On rejoint ainsi l’idée phare de Bram Stocker dans son Dracula : la modernité apporte un lot de changements qui effraient les hommes, notamment d’un point de vue religieux : la croyance recule, la science avance, de telle sorte que ce qu’on appelait autrefois « âme » coule désormais dans le « sang ». En ce sens, on peut y voir une conception religieuse de la peur : dans la Bible, le sang est considéré comme la source de la vie ; et Nosferatu étant un vampire drainant le sang de ses victimes pour leur ôter la vie, il incarne donc le diable en personne.
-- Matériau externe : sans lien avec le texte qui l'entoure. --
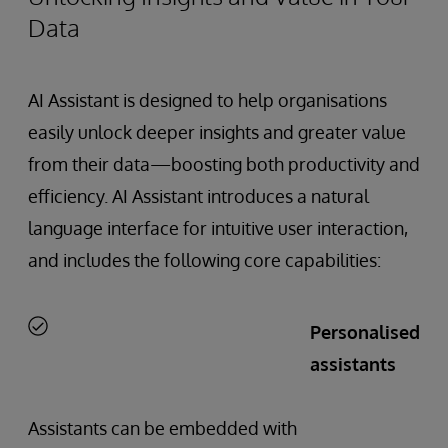
Data
AI Assistant is designed to help organisations
easily unlock deeper insights and greater value
from their data—boosting both productivity and
efficiency. AI Assistant introduces a natural
language interface for intuitive user interaction,
and includes the following core capabilities:
Personalised
assistants
Assistants can be embedded with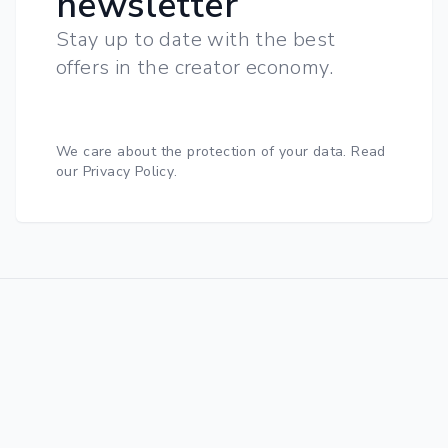
newsletter
Stay up to date with the best
offers in the creator economy.
We care about the protection of your data.
Read
our Privacy Policy
.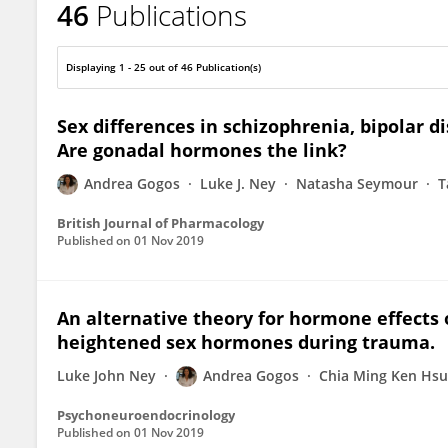
46
Publications
Andrea Gogos
Displaying 1 - 25 out of 46 Publication(s)
Sex differences in schizophrenia, bipolar d
Are gonadal hormones the link?
Andrea Gogos
Luke J. Ney
Natasha Seymour
T
British Journal of Pharmacology
Published on
01 Nov 2019
An alternative theory for hormone effects o
heightened sex hormones during trauma.
Luke John Ney
Andrea Gogos
Chia Ming Ken Hsu
Psychoneuroendocrinology
Published on
01 Nov 2019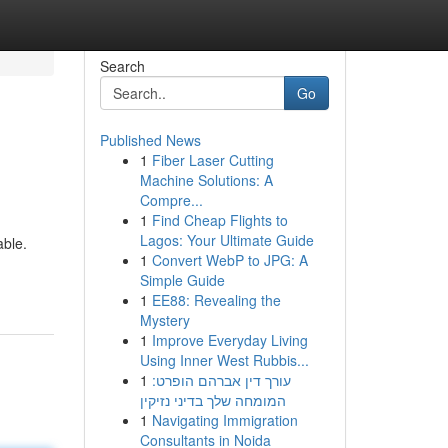
Search
Go
Published News
1
Fiber Laser Cutting
Machine Solutions: A
Compre...
1
Find Cheap Flights to
Lagos: Your Ultimate Guide
able.
1
Convert WebP to JPG: A
Simple Guide
1
EE88: Revealing the
Mystery
1
Improve Everyday Living
Using Inner West Rubbis...
1
עורך דין אברהם הופרט:
המומחה שלך בדיני נזיקין
1
Navigating Immigration
Consultants in Noida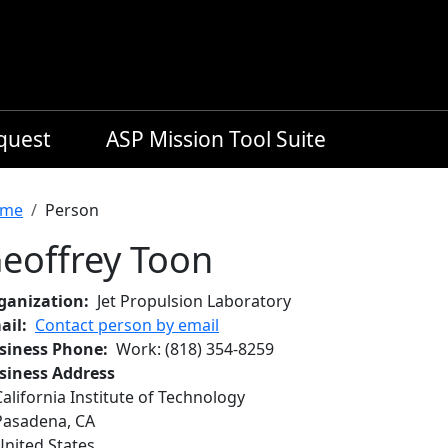
equest
ASP Mission Tool Suite
readcrumb
me
Person
eoffrey Toon
ganization
Jet Propulsion Laboratory
ail
Contact person by email
siness Phone
Work
:
(818) 354-8259
siness Address
California Institute of Technology
Pasadena
,
CA
United States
D’ailleurs, tous les gens semblent en avoir peur sans même l’avoir jamais vu (les tenanciers de l’auberge qui prennent peur rien qu’à son nom) : Nosferatu/Satan est cet être que personne ne voit mais que tout le monde craint, car le rencontrer signifie qu’il est déjà trop tard.
Bien sûr, toute cette peur ne pourrait exister sans les images, véritables tableaux expressionnistes en mouvement. La photographie est époustouflante, notamment grâce au travail de restauration impeccable. Les méchants ont vraiment l’air méchants en arborant tous les codes de l’expressionnisme (cadre arrondi aux contours noir, maquillage outrancier, habits sobres, visages pervers, déplacements accélérés, ou encore recettes de sorcière incompréhensibles). Les ombres coagulent telles des tâches de sang qui imprègnent la pellicule ; elles sont des personnages à part entière qui réunissent ou divisent les vrais protagonistes, et dans lesquelles ceux-ci s’abîment. Si d’autres films du réalisateur étaient marqués par un immobilisme tout aussi inquiétant, comme Promenade dans la Nuit ou La Découverte d’un Secret, Nosferatu est quant à lui toujours traversé par ces ombres qui transcendent n’importe quel autre élément cinématographique, tel un cour d’eau en perpétuel écoulement. D’abord destructrices, elles en deviennent finalement créatrices : tantôt masquant un demi-visage, tantôt permettant la mise en relief d’éléments importants, les ombres sont finalement une nouvelle forme de lumière – « une lumière sublime », disait Barbara à propos du noir –, illuminant une œuvre qui rayonnera pour toujours sur le septième art tout entier.
Autrement dit, Nosferatu est un film précurseur ayant initié un cinéma allemand toujours plus ambitieux, dont l’apogée sera selon moi atteinte avec Faust et Metropolis. Transparente, immatérielle, contagieuse : tels pourraient être les adjectifs caractérisant la peste, les ombres, mais aussi ces œuvres charnières du cinéma dont on ne prend la mesure de la grandeur qu’après plusieurs décennies. En attendant, elles s’impriment dans la conscience collective, fermentent, puis éclosent à travers de nouvelles œuvres. Et c’est pourquoi on peut dire que Nosferatu, pour avoir ensemencé le cinéma de ses idées incroyables, est un peu comme notre père à tous.
« Quand on lutte contre des monstres, il faut prendre garde de ne pas devenir monstre soi-même. Si tu plonges longuement ton regard dans l’abîme, l’abîme finit par ancrer son regard en toi. » Nietzsche, Par-delà le Bien et le Mal.